Every month for around the last 10 years, Jane Street (a trading firm) has released a difficult puzzle on their website: https://www.janestreet.com/puzzles/archive/.
Right now, the best publicly accessible AI (GPT-4 or Gemini Ultra) is not very good at this. I tried running the February puzzle through both and GPT-4 gave a few definitions and then said it was complex (though it did correctly simulate it afterward, even though the problem asked for an exact answer), and Gemini Ultra wasn't even close.
During which year will a publicly accessible AI be able to solve at least 6 of the 12 puzzles released during the year? (Resolves yes during each year this happens. Multiple years can resolve YES)
Clarifications
Must be a general-purpose AI model, not AlphaGeometry or something
Publicly accessible = reasonably accessible by an average interested member of the public
Puzzles must be solved with minimal human input, aside from maybe "Let's think step by step" or something. I want to basically just copy-paste the puzzle and have it give a solution.
The model is not allowed to search for the solution or copy from a similar puzzle, it must clearly be solving the puzzle.

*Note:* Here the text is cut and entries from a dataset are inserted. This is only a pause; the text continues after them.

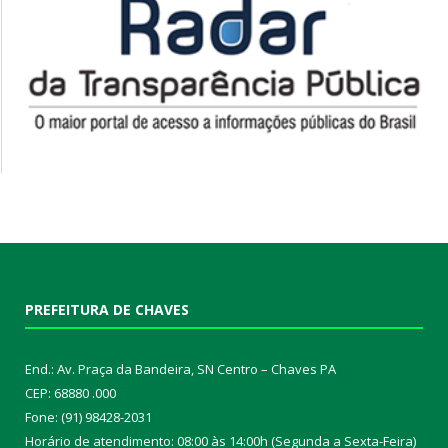
PREFEITURA DE CHAVES
End.: Av. Praça da Bandeira, SN Centro – Chaves PA
CEP: 68880 .000
Fone: (91) 98428-2031
Horário de atendimento: 08:00 às 14:00h (Segunda a Sexta-Feira)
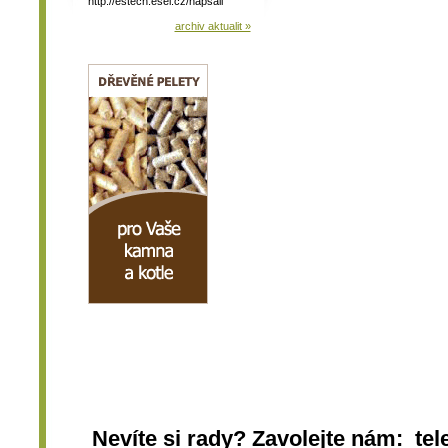
http://estech.esel.cz/napsali
archiv aktualit »
Nevíte si rady? Zavolejte nám: tel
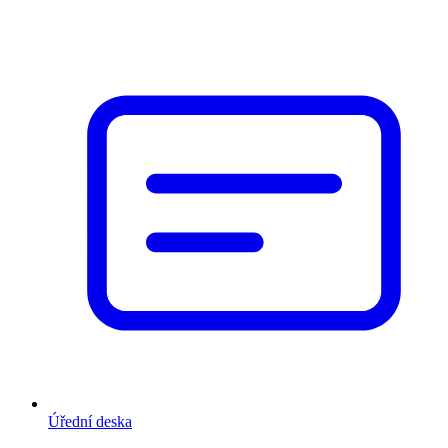
Úřední deska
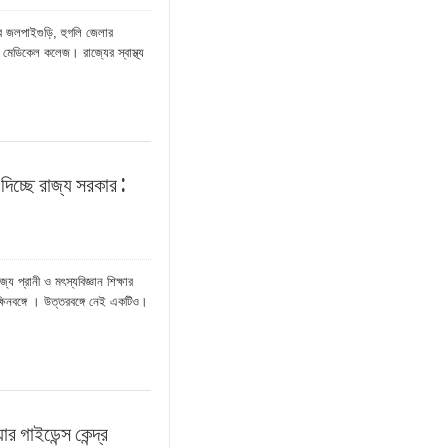
র জলপাইগুড়ি, হুগলি জেলার
 মেডিকেল কলেজ। রাজ্যের স্বাস্থ্য
িচ্ছে রাজ্য সরকার :
্রানী ও মৎস্যবিজ্ঞান শিক্ষার
ক্ষিনবঙ্গে । উত্তরবঙ্গে নেই একটিও।
র গাইডেন্স কেন্দ্র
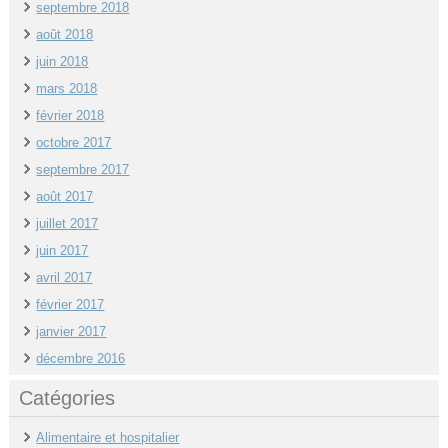
septembre 2018
août 2018
juin 2018
mars 2018
février 2018
octobre 2017
septembre 2017
août 2017
juillet 2017
juin 2017
avril 2017
février 2017
janvier 2017
décembre 2016
Catégories
Alimentaire et hospitalier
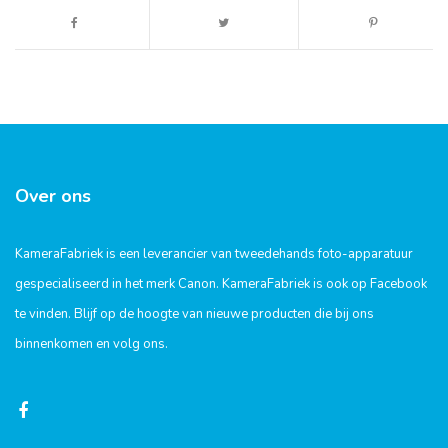
Over ons
KameraFabriek is een leverancier van tweedehands foto-apparatuur
gespecialiseerd in het merk Canon. KameraFabriek is ook op Facebook
te vinden. Blijf op de hoogte van nieuwe producten die bij ons
binnenkomen en volg ons.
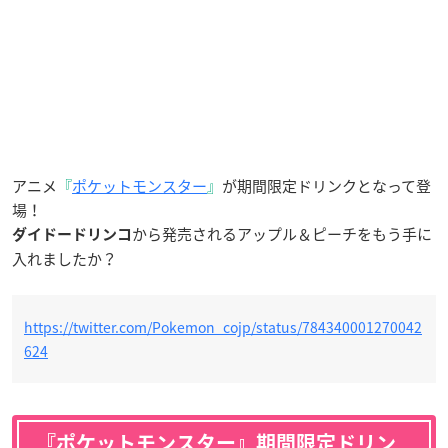
アニメ
『
ポケットモンスター
』
が期間限定ドリンクとなって登
場！
から発売されるアップル＆ピーチをもう手に
ダイドードリンコ
入れましたか？
https://twitter.com/Pokemon_cojp/status/784340001270042
624
『ポケットモンスター』期間限定ドリン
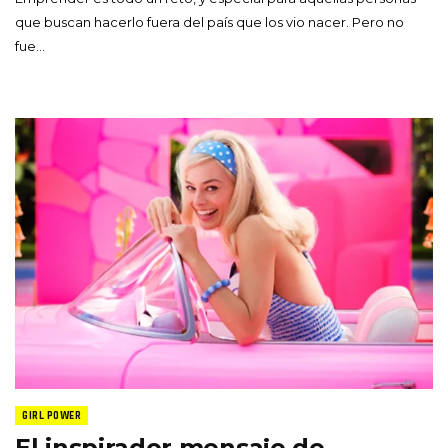
que buscan hacerlo fuera del país que los vio nacer. Pero no
fue…
GIRL POWER
El inspirador mensaje de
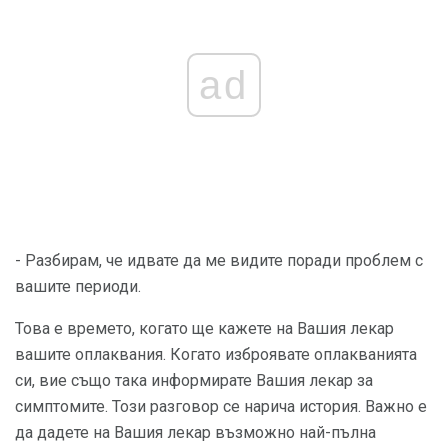
ad
- Разбирам, че идвате да ме видите поради проблем с
вашите периоди.
Това е времето, когато ще кажете на Вашия лекар
вашите оплаквания. Когато изброявате оплакванията
си, вие също така информирате Вашия лекар за
симптомите. Този разговор се нарича история. Важно е
да дадете на Вашия лекар възможно най-пълна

Different AIs can solve different puzzles, as long as they are released before the end of the month of the puzzle they are solving and are still general-purpose. (If GPT-5 can solve all the puzzles and is released in October of this year, it can't retroactively count for the earlier puzzles)
Resolves N/A if the puzzles stop being published.
IMO this would require some really high quality planning & CoT architecture that doesn’t seem achievable for a general public AI model in the next 1-2 years. E.g. the Feb 2025 puzzle requires (1) a hypothesis about how the features of the puzzle are related, (2) a lot of exploration to find “the trick” of connecting the clues to the answers, and (3) an intuition for how to stitch the answers together to derive the final puzzle answer. Right now LLM/transformer-based models just don’t seem to have the creative knack to solve more than half of these kinds of problems. Could be wrong.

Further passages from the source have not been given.